Your assignment: Reproduce, exactly and in full, only the lines below from the one containing "#CastelnauLeLez (21, 2361)" through the one containing "#Electricite (68, 1944)".

Task inputs:
□ □ □ □ □ □ □

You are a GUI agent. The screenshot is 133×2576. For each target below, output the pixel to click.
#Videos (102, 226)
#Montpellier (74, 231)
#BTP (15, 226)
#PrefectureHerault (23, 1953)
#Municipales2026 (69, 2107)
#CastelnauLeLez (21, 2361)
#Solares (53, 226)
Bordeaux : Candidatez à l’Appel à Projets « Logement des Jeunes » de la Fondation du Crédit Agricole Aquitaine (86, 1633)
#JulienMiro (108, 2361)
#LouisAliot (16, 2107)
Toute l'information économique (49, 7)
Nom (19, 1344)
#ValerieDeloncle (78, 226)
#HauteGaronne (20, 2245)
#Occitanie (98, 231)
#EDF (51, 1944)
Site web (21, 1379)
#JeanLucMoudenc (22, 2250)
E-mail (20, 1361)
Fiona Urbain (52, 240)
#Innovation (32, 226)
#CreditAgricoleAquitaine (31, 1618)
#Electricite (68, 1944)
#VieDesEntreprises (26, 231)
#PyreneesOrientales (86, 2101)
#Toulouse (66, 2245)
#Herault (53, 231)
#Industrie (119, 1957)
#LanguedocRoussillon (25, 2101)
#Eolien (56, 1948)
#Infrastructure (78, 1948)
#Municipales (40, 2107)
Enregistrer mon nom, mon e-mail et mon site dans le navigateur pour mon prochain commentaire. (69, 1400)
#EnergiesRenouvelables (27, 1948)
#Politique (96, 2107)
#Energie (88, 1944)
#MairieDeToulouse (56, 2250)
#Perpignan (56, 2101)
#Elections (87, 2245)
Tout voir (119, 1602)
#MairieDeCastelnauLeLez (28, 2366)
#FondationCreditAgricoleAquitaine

□ □ □ □ □ □ □

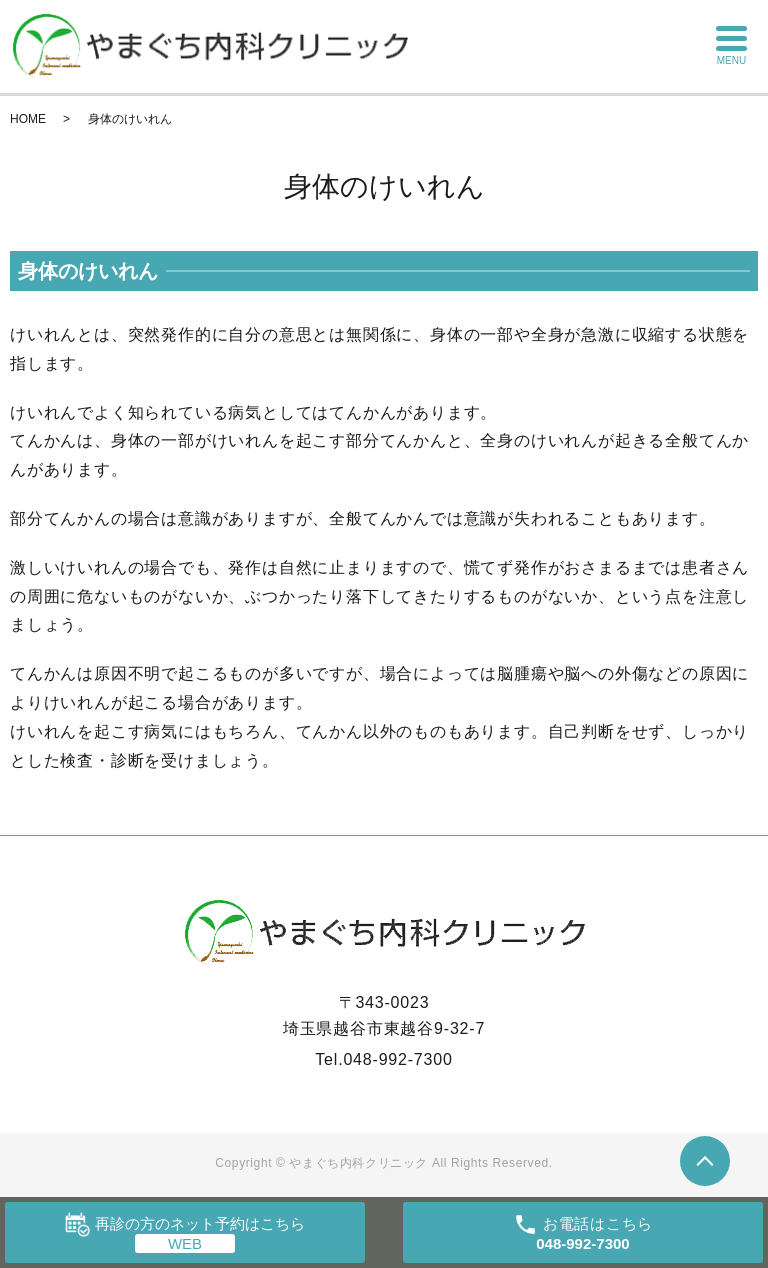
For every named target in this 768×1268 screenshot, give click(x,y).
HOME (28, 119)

□ □ □ □ □ □ □

Written response:
#CastelnauLeLez (21, 2361)
#Solares (53, 226)
Bordeaux : Candidatez à l’Appel à Projets « Logement des Jeunes » de la Fondation du Crédit Agricole Aquitaine (86, 1633)
#JulienMiro (108, 2361)
#LouisAliot (16, 2107)
Toute l'information économique (49, 7)
Nom (19, 1344)
#ValerieDeloncle (78, 226)
#HauteGaronne (20, 2245)
#Occitanie (98, 231)
#EDF (51, 1944)
Site web (21, 1379)
#JeanLucMoudenc (22, 2250)
E-mail (20, 1361)
Fiona Urbain (52, 240)
#Innovation (32, 226)
#CreditAgricoleAquitaine (31, 1618)
#Electricite (68, 1944)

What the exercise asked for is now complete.